This mirrors what we already do for AArch64 and LNT scores are improved by a geomean of 1.57%.
Details
Diff Detail
Event Timeline
LGTM. AFAIK cortex-a57 and cortex-a72 are close enough for this to be beneficial. AArch64 re-uses the A57 model for A72 too.
Hey Florian,
It was brought to my attention that the scheduler still wasn't enabled because of the missing feature. I've now added this and the geomean improvement is 2.23%. I will shortly add a couple of tests too.
So yes, to enable the machine scheduler for a core on ARM, FeatureUseMISched is required. I think it is worth splitting using the Cortex-A57 model and enabling the machine scheduler for Cortex-A72. The A57 model should be more accurate for A72 than no model.

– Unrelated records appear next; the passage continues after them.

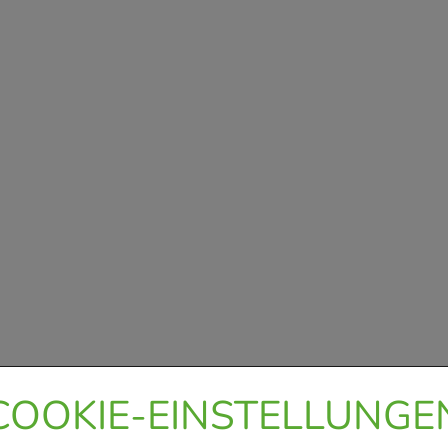
COOKIE-EINSTELLUNGE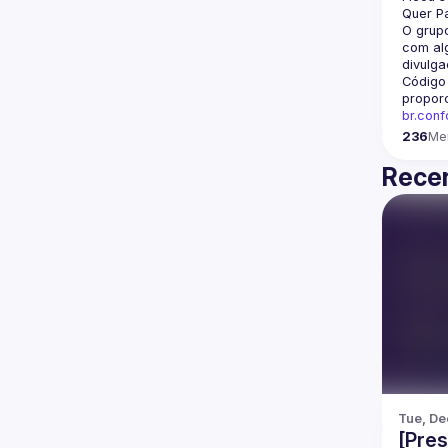
Quer Pa
O grupo
com alg
divulga
Código
propor
br.con
236
Me
Recen
Tue, De
[Pres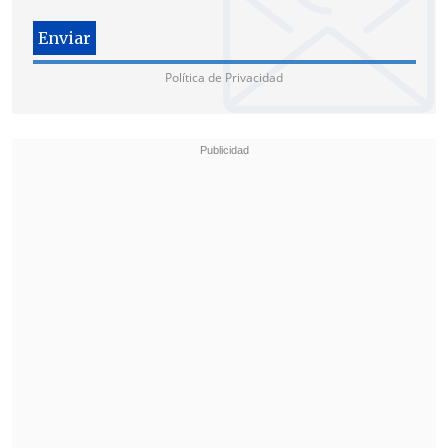
Donald Trump
, ha sugerido alguna vez
que podría estar muerto.
Política de Privacidad
Rubio explicó que el régimen iraní está
tan fragmentado que tarda entre tres y
cinco días en dar respuesta a cada
propuesta de acuerdo que plantea
Estados Unidos a través de los
mediadores paquistaníes.
Además, Estados Unidos cree que hay
"problemas de comunicación dentro del
propio régimen",
tanto en los altos
cargos como en los comandantes que
están en el campo de batalla.
Durante su intervención, Rubio se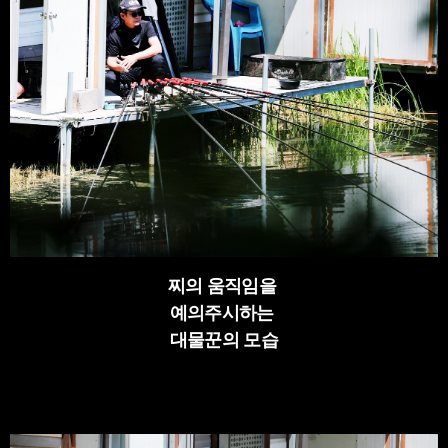
찌의 움직임을
예의주시하는
대물꾼의 모습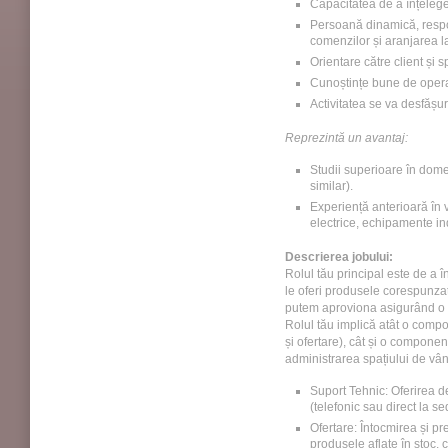
Capacitatea de a înțelege 
Persoană dinamică, respon
comenzilor și aranjarea la 
Orientare către client și s
Cunoștințe bune de oper
Activitatea se va desfășur
Reprezintă un avantaj:
Studii superioare în domen
similar).
Experiență anterioară în v
electrice, echipamente ind
Descrierea jobului:
Rolul tău principal este de a în
le oferi produsele corespunza
putem aproviona asigurând o 
Rolul tău implică atât o compo
și ofertare), cât și o compone
administrarea spațiului de vân
Suport Tehnic: Oferirea de
(telefonic sau direct la s
Ofertare: Întocmirea și pr
produsele aflate în stoc, 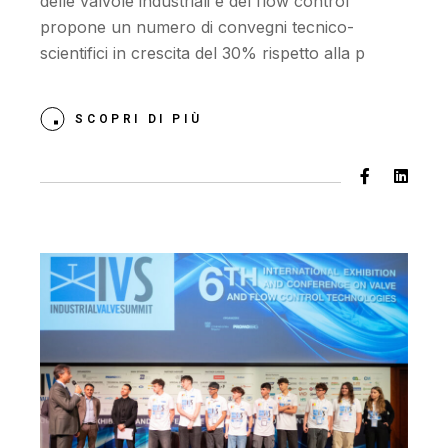
delle valvole industriali e del flow control
propone un numero di convegni tecnico-
scientifici in crescita del 30% rispetto alla p
SCOPRI DI PIÙ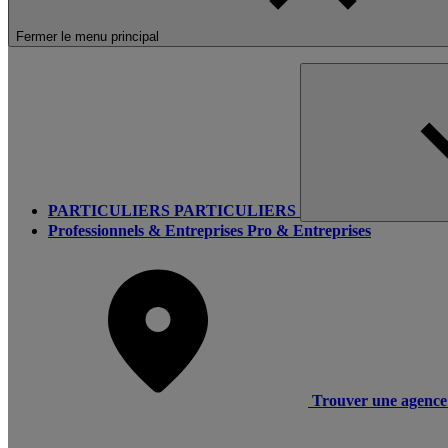
Fermer le menu principal
PARTICULIERS
PARTICULIERS
Professionnels & Entreprises
Pro & Entreprises
Trouver une agence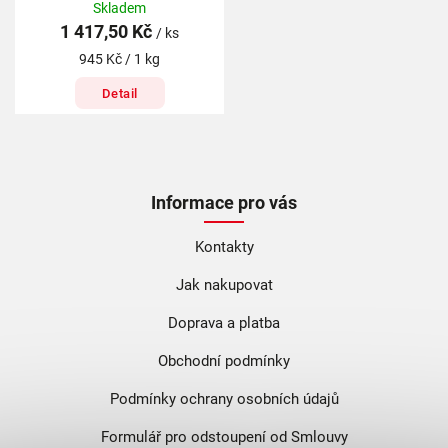
Skladem
1 417,50 Kč
/ ks
945 Kč / 1 kg
Detail
Informace pro vás
Kontakty
Jak nakupovat
Doprava a platba
Obchodní podmínky
Podmínky ochrany osobních údajů
Formulář pro odstoupení od Smlouvy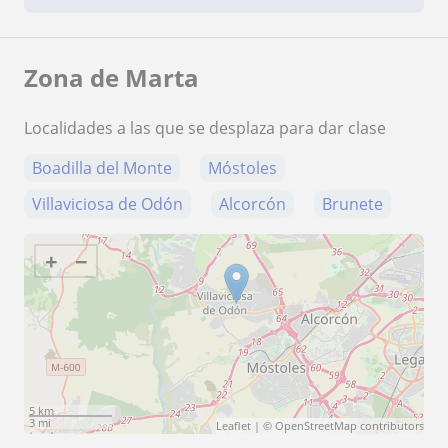
Zona de Marta
Localidades a las que se desplaza para dar clase
Boadilla del Monte
Móstoles
Villaviciosa de Odón
Alcorcón
Brunete
+
−
5 km
3 mi
Leaflet
| ©
OpenStreetMap
contributors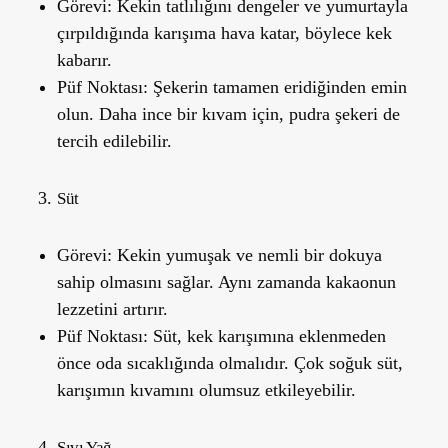
Görevi:
Kekin tatlılığını dengeler ve yumurtayla
çırpıldığında karışıma hava katar, böylece kek
kabarır.
Püf Noktası:
Şekerin tamamen eridiğinden emin
olun. Daha ince bir kıvam için, pudra şekeri de
tercih edilebilir.
Süt
Görevi:
Kekin yumuşak ve nemli bir dokuya
sahip olmasını sağlar. Aynı zamanda kakaonun
lezzetini artırır.
Püf Noktası:
Süt, kek karışımına eklenmeden
önce oda sıcaklığında olmalıdır. Çok soğuk süt,
karışımın kıvamını olumsuz etkileyebilir.
Sıvı Yağ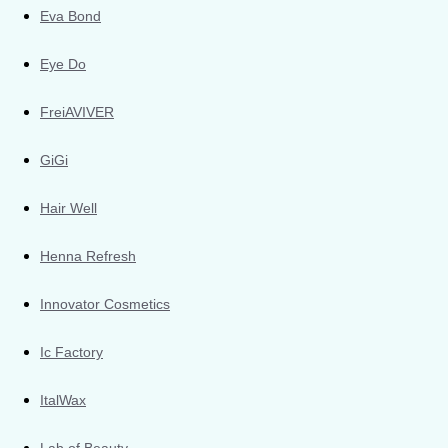
Eva Bond
Eye Do
FreiAVIVER
GiGi
Hair Well
Henna Refresh
Innovator Cosmetics
Ic Factory
ItalWax
Lab of Beauty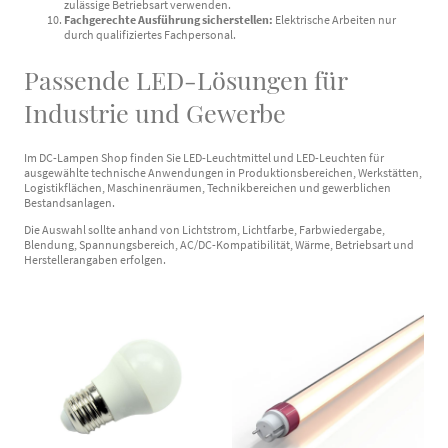
zulässige Betriebsart verwenden.
Fachgerechte Ausführung sicherstellen:
Elektrische Arbeiten nur
durch qualifiziertes Fachpersonal.
Passende LED-Lösungen für
Industrie und Gewerbe
Im DC-Lampen Shop finden Sie LED-Leuchtmittel und LED-Leuchten für
ausgewählte technische Anwendungen in Produktionsbereichen, Werkstätten,
Logistikflächen, Maschinenräumen, Technikbereichen und gewerblichen
Bestandsanlagen.
Die Auswahl sollte anhand von Lichtstrom, Lichtfarbe, Farbwiedergabe,
Blendung, Spannungsbereich, AC/DC-Kompatibilität, Wärme, Betriebsart und
Herstellerangaben erfolgen.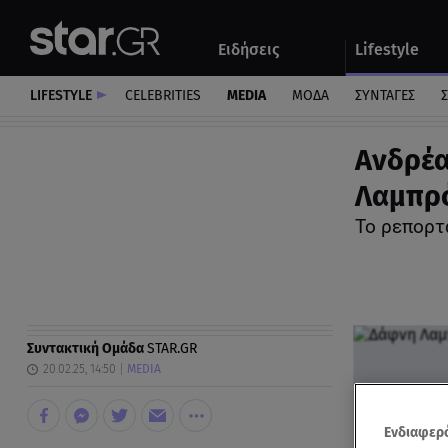
Αθλητικά
Quiz
Ειδήσεις
Lifestyle
Αυτοκίνητο
LIFESTYLE
CELEBRITIES
MEDIA
ΜΟΔΑ
ΣΥΝΤΑΓΕΣ
Σ
Ανδρέα
Λαμπρό
Το ρεπορτ
Συντακτική Ομάδα
STAR.GR
20.02.25, 14:50
MEDIA
Ενδιαφερό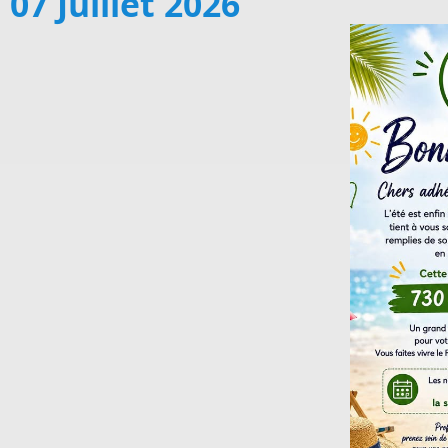
07 Juillet 2026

For changing to using the MachineScheduler, the last time I looked at it (about a year ago), I remember seeing some relatively big regressions on some benchmarks, so we might want to be a bit more cautious there, as there might be potential to tweak the scheduling heuristics for ARM. Also, I think it would be good to have numbers for a large set of benchmarks (test-suite + commercial ones)
Ok, fair enough, my LNT numbers show that the MISched results are more variable:
Regressions (%):
benchmark | Model | Model + MISched |
Stanford/FloatMM | 40.1 | |
McGill/queens | 29.6 | 29.4 |
Stanford/Puzzle | 16.05 | 15.6 |
FreeBench/mason/mason | 9.27 | |
Olden/power/power | 7.61 | |
VersaBench/ecbdes/ecbdes | 5.25 | |
BenchmarkGame/fannkuch | 6.55 | |
Fhourstones/fhourstones | 5.75 | |
Improvements (%):
benchmark | Model | Model + MISched |
Stanford/Perm | 21.7 | 22.53 |
Olden/mst/mst | 22.05 | 22.21 |
FreeBench/fourinarow/fourinarow | 22.83 | 21.21 |
TSVC/CrossingThresholds-dbl/CrossingThresholds-dbl | 14.17 | 19.52 |
TSVC/Searching-flt/Searching-flt | 16.26 | 19.23 |
TSVC/Searching-dbl/Searching-dbl | 16.28 | 19.15 |
I will remove the use of the feature for now.
cheers,